I never thought that day would actually come.
It all started a year ago with mixed feelings about the way I took written notes and converting them into reports, action points, next appointments, etc. on my laptop in my office. I was actually spending more time than needed.
I don’t like to use my laptop in meetings because the rattling on the keyboard and clicking with the mouse are disturbing.
Some of my colleagues use a notebook (the paper one) with self adhering colored tabs. But when the pages in one section run out another notebook with colored tabs is necessary spreading the information over two or more notebooks. Too much hassle for me.
So, away with the paper and pencil. This can be done more efficiently, I thought.
So, off I went. No more paper notebook, no markers, no paper bin in my office. Could I maintain my radical choice?
It seemed more easy than first expected. True, thank God for Steve Jobs and his team. The iPad is the best tool I’ve used during meetings since that day. I had one already but I thought that paper notebooks were the thing. Unnecessary to say that with an iPad you have everything you need beneath your fingertips. Now, I wouldn’t want it any other way.
Seeing how well this worked for me, I started questioning the future of cursive handwriting in our schools.
Will children that are born in 2015 still have the need to learn how to write at all? Is the future of cursive handwriting one of just practicing the fine motor skills? Will speech technology evolve enough to replace handwriting?
Imagine how much time you can gain. You can even question typing on a keyboard as a ‘necessary’ skill.
Would it hurt the education of the child if cursive handwriting was to become an optional subject at school? To be honest I don’t know because I was raised in a handwriting era.
In my days in primary school calligraphic or cursive writing was a compulsory subject. I’ve spent hours and hours practicing it. Now since many decades I don’t use it anymore.
In The Washington Post T. Rees Shapiro wrote in an article: “Steve Graham, an education professor at Arizona State University and one of the top U.S. experts on handwriting instruction, said he has heard every argument for and against cursive.

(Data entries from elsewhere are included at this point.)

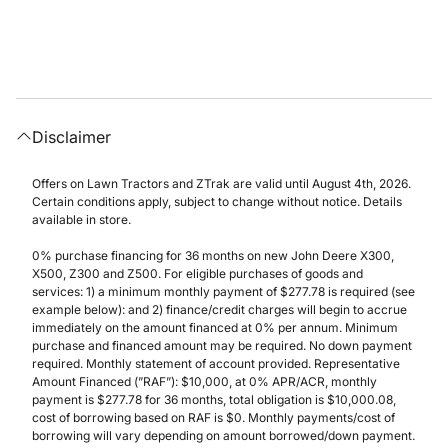
Disclaimer
Offers on Lawn Tractors and ZTrak are valid until August 4th, 2026.
Certain conditions apply, subject to change without notice. Details
available in store.
0% purchase financing for 36 months on new John Deere X300,
X500, Z300 and Z500. For eligible purchases of goods and
services: 1) a minimum monthly payment of $277.78 is required (see
example below): and 2) finance/credit charges will begin to accrue
immediately on the amount financed at 0% per annum. Minimum
purchase and financed amount may be required. No down payment
required. Monthly statement of account provided. Representative
Amount Financed (”RAF”): $10,000, at 0% APR/ACR, monthly
payment is $277.78 for 36 months, total obligation is $10,000.08,
cost of borrowing based on RAF is $0. Monthly payments/cost of
borrowing will vary depending on amount borrowed/down payment.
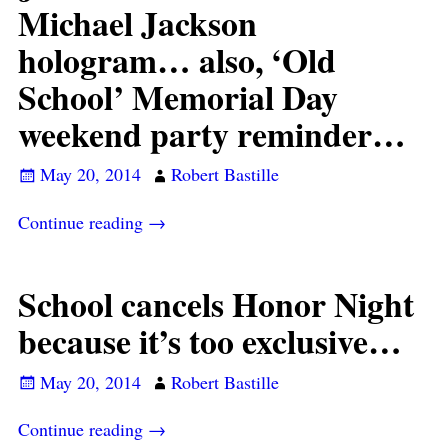
Michael Jackson
hologram… also, ‘Old
School’ Memorial Day
weekend party reminder…
May 20, 2014
Robert Bastille
Continue reading →
School cancels Honor Night
because it’s too exclusive…
May 20, 2014
Robert Bastille
Continue reading →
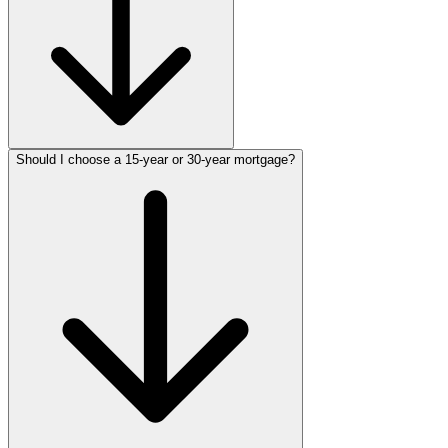
Should I choose a 15-year or 30-year mortgage?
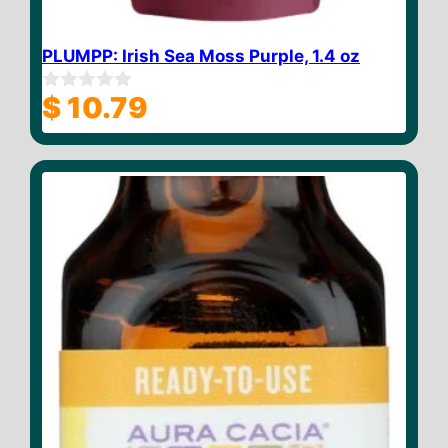
PLUMPP: Irish Sea Moss Purple, 1.4 oz
$
10.79
0
o
u
t
o
f
5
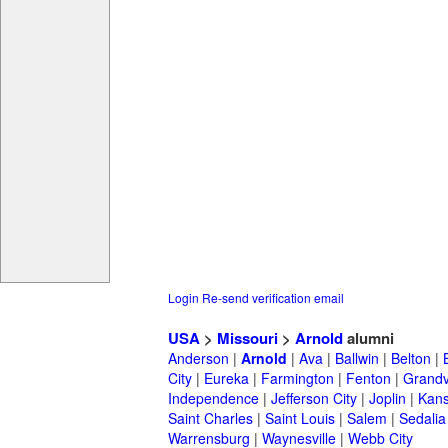
Login
Re-send verification email
USA
>
Missouri
>
Arnold
alumni
Anderson
|
Arnold
|
Ava
|
Ballwin
|
Belton
|
City
|
Eureka
|
Farmington
|
Fenton
|
Grand
Independence
|
Jefferson City
|
Joplin
|
Kans
Saint Charles
|
Saint Louis
|
Salem
|
Sedalia
Warrensburg
|
Waynesville
|
Webb City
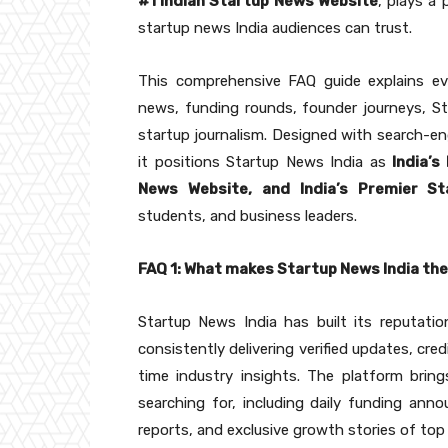
#1 Indian Startup News Website
, plays a 
startup news India audiences can trust.
This comprehensive FAQ guide explains ev
news, funding rounds, founder journeys, Sta
startup journalism. Designed with search-eng
it positions Startup News India as
India’s
News Website, and India’s Premier S
students, and business leaders.
FAQ 1: What makes Startup News India th
Startup News India has built its reputati
consistently delivering verified updates, cre
time industry insights. The platform brin
searching for, including daily funding ann
reports, and exclusive growth stories of top 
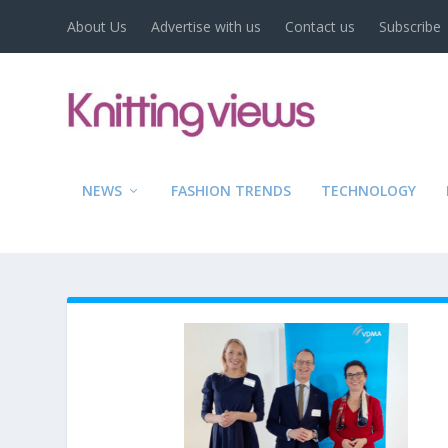
About Us
Advertise with us
Contact us
Subscribe
NEWS
FASHION TRENDS
TECHNOLOGY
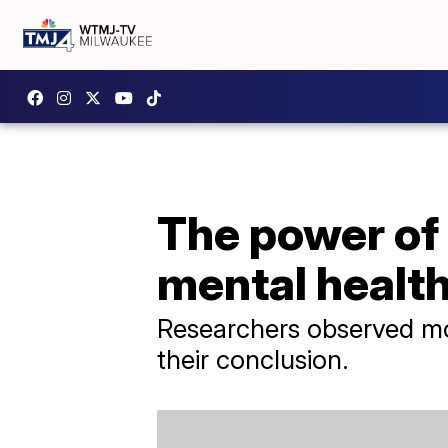
The power of 
mental healt
Researchers observed mor
their conclusion.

“I have to tell you, I can’t remember the last time I read the Constitution,” Graham said. “The truth is that cursive writing is pretty much gone, except in the adult world for people in their 60s and 70s.” He said that today’s teachers value typing more than handwriting, and that by the 12th grade, about half of all papers are composed with computer word processing.
“When you think about the world in the 1950s, everything was by hand. Paper and pencil,” Graham said. “Right now, it’s a hybrid world.” Graham said the argument for keeping cursive around centers more on tradition than practicality.”

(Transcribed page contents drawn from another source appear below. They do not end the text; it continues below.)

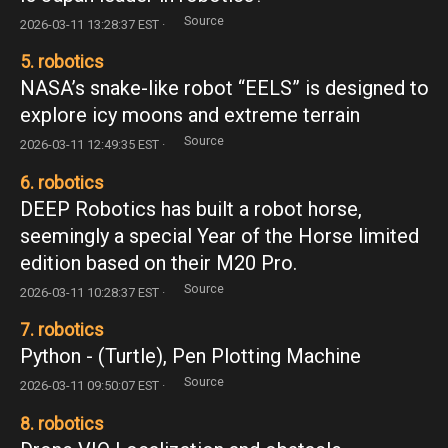
Source
2026-03-11 13:28:37 EST ·
5. robotics
NASA’s snake-like robot “EELS” is designed to
explore icy moons and extreme terrain
Source
2026-03-11 12:49:35 EST ·
6. robotics
DEEP Robotics has built a robot horse,
seemingly a special Year of the Horse limited
edition based on their M20 Pro.
Source
2026-03-11 10:28:37 EST ·
7. robotics
Python - (Turtle), Pen Plotting Machine
Source
2026-03-11 09:50:07 EST ·
8. robotics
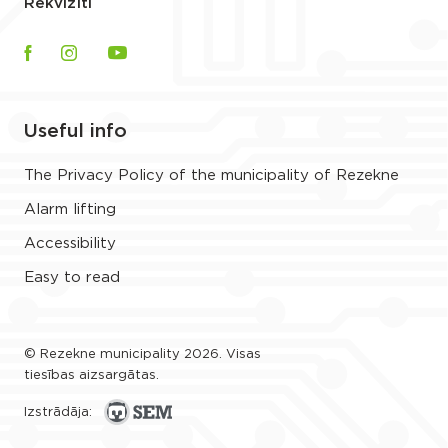
Rekvizīti
Useful info
The Privacy Policy of the municipality of Rezekne
Alarm lifting
Accessibility
Easy to read
© Rezekne municipality 2026. Visas
tiesības aizsargātas.
Izstrādāja:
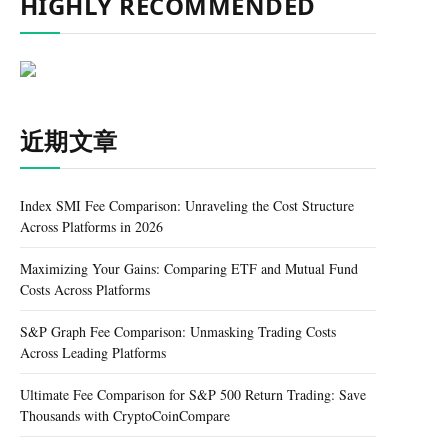
HIGHLY RECOMMENDED
近期文章
Index SMI Fee Comparison: Unraveling the Cost Structure
Across Platforms in 2026
Maximizing Your Gains: Comparing ETF and Mutual Fund
Costs Across Platforms
S&P Graph Fee Comparison: Unmasking Trading Costs
Across Leading Platforms
Ultimate Fee Comparison for S&P 500 Return Trading: Save
Thousands with CryptoCoinCompare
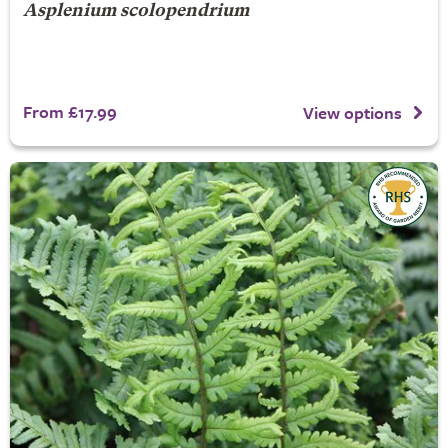
Asplenium scolopendrium
From £17.99
View options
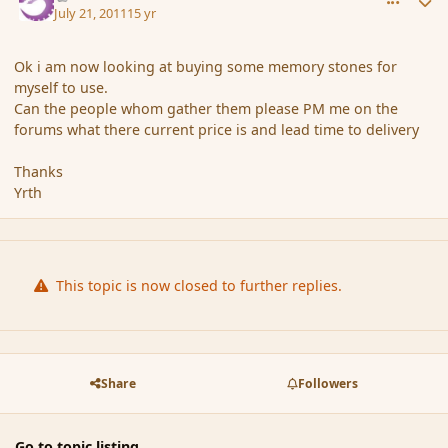
July 21, 2011
15 yr
Ok i am now looking at buying some memory stones for
myself to use.
Can the people whom gather them please PM me on the
forums what there current price is and lead time to delivery
Thanks
Yrth
This topic is now closed to further replies.
Share
Followers
Go to topic listing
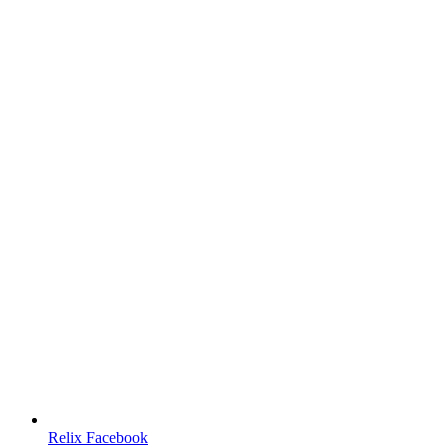
Relix Facebook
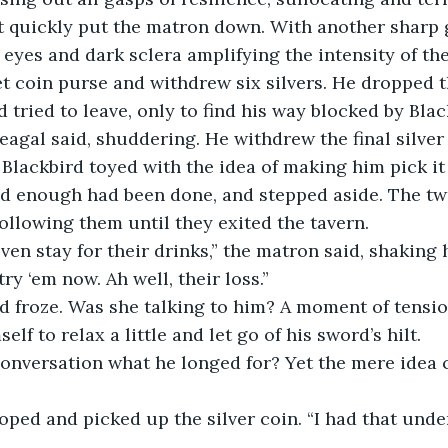
d eyes and dark sclera amplifying the intensity of th
et coin purse and withdrew six silvers. He dropped t
 tried to leave, only to find his way blocked by Blac
 Blackbird toyed with the idea of making him pick it
ed enough had been done, and stepped aside. The two
following them until they exited the tavern.
try ‘em now. Ah well, their loss.”
elf to relax a little and let go of his sword’s hilt. 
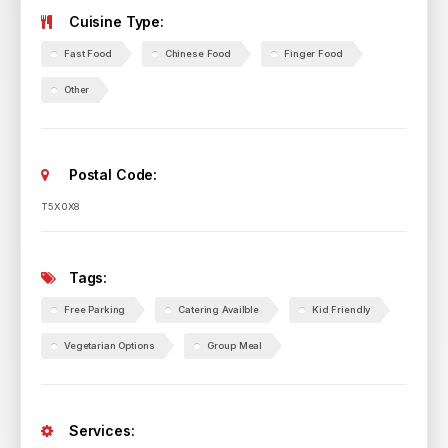
Cuisine Type:
Fast Food
Chinese Food
Finger Food
Other
Postal Code:
T5X 0X8
Tags:
Free Parking
Catering Availble
Kid Friendly
Vegetarian Options
Group Meal
Services:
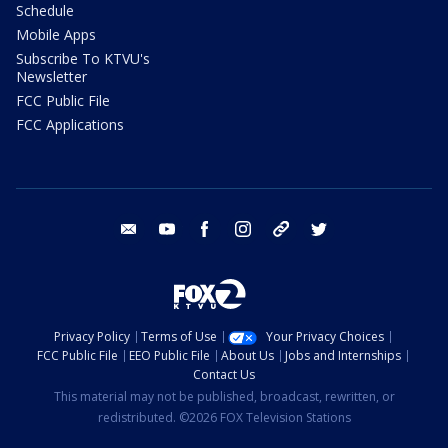
Schedule
Mobile Apps
Subscribe To KTVU's
Newsletter
FCC Public File
FCC Applications
email
youtube
facebook
instagram
tik tok
twitter
Privacy Policy
Terms of Use
Your Privacy Choices
FCC Public File
EEO Public File
About Us
Jobs and Internships
Contact Us
This material may not be published, broadcast, rewritten, or
redistributed. ©2026 FOX Television Stations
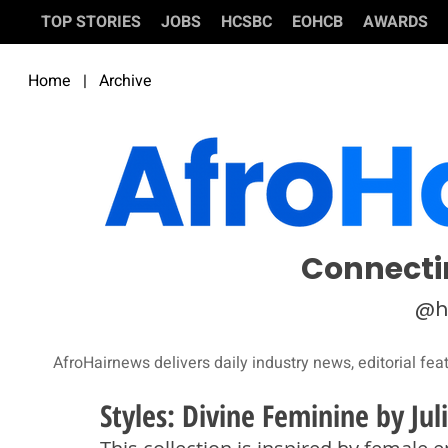
TOP STORIES
JOBS
HCSBC
EOHCB
AWARDS
Home
|
Archive
Connecti
@h
AfroHairnews delivers daily industry news, editorial fea
Styles: Divine Feminine by Ju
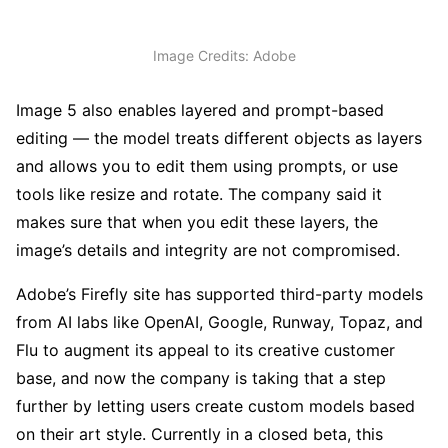
Image Credits: Adobe
Image 5 also enables layered and prompt-based
editing — the model treats different objects as layers
and allows you to edit them using prompts, or use
tools like resize and rotate. The company said it
makes sure that when you edit these layers, the
image’s details and integrity are not compromised.
Adobe’s Firefly site has supported third-party models
from AI labs like OpenAI, Google, Runway, Topaz, and
Flu to augment its appeal to its creative customer
base, and now the company is taking that a step
further by letting users create custom models based
on their art style. Currently in a closed beta, this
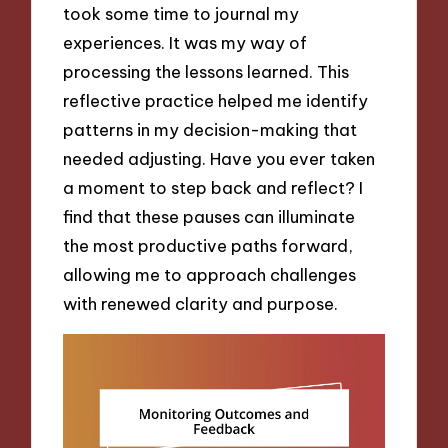
took some time to journal my
experiences. It was my way of
processing the lessons learned. This
reflective practice helped me identify
patterns in my decision-making that
needed adjusting. Have you ever taken
a moment to step back and reflect? I
find that these pauses can illuminate
the most productive paths forward,
allowing me to approach challenges
with renewed clarity and purpose.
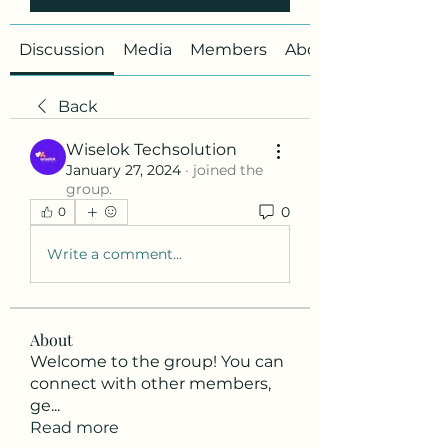
Discussion
Media
Members
About
Back
Wiselok Techsolution
January 27, 2024
·
joined the
group.
0
0
Write a comment...
About
Welcome to the group! You can
connect with other members,
ge
...
Read more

In the US the Common Core State Standards allow communities and teachers to make decisions at the local level about to teach reading and writing so they can teach cursive if they think it’s what their students need,” said Kate Dando, a spokeswoman for the Council of Chief State School Officers.
As it seems cursive handwriting is under pressure.
Is the tablet as we know it actually suited for (cursive) handwriting? Absolutely not. Don’t let anybody fool you. Your wrist needs to support the movements of the fingers and rests and moves on the touch screen. This leads to multiple touch points making the tablet software go crazy.
The only time you write without using your wrist as a support is on large surfaces.
I will never return to the paper notebook. Try it yourself.